Podría resaltar mil posts porque aquí os he venido a contar todo lo que me preocupa, lo que me alegra, lo que me duele o lo que me ha hecho feliz durante diez años. Y lo más maravilloso de todo es que la mayoría de vosotros, los que me estáis leyendo ahora, me habéis acompañado durante bastantes kilómetros del camino por alguna razón extraña que nunca comprenderé pero que me pone muy contenta. 

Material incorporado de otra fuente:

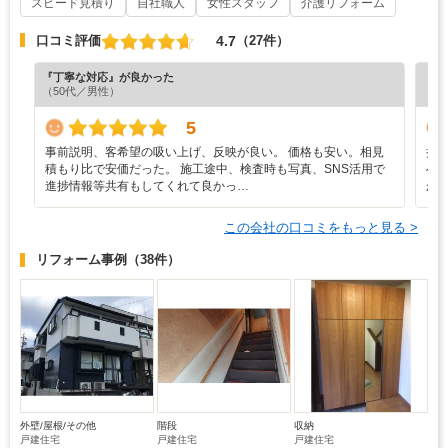
スピード見積り
自社職人
女性スタッフ
介護リフォーム
4.7
口コミ評価
（27件）
『丁寧な対応』が良かった
『担
（50代／男性）
（5
5
事前説明、客希望の吸い上げ、反映が良い。 価格も安い。相見
担
積もり比で安価だった。 施工途中、検査時も写真、SNS活用で
へ
進捗情報等共有もしてくれて良かっ…
か
この会社の口コミをもっと見る >
リフォーム事例
（38件）
外壁/屋根/その他
階段
収納
戸建住宅
戸建住宅
戸建住宅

No podría agradeceros a cada uno todo el cariño y los ánimos que me habéis dado este tiempo, porque sois muchos y además han sido muchos comentarios y bromas por las redes sociales. Pero que sepáis que si Una de Rizos... sigue aquí es porque soy una cabezota y una pesada y porque escribir un blog me hace mucho bien, pero también porque vosotros me habéis ayudado y alentado y habéis sido mis cómplices de aventuras desde 2006. Todo es mucho más divertido cuando no camino sola ^_^


Espero de corazón que me sigáis acompañando el tiempo que siga por aquí, rizos al viento. Si algún día llego a lo más alto y me hago rica, prometo repartir el éxito (el dinero no) con los que me leéis ;)


Un beso gigante para cada uno -hasta para mis haters, que estoy rumbosa- y, que no se nos olvide, 

¡¡¡FELIZ CUMPLEAÑOS, UNA DE RIZOS...!!!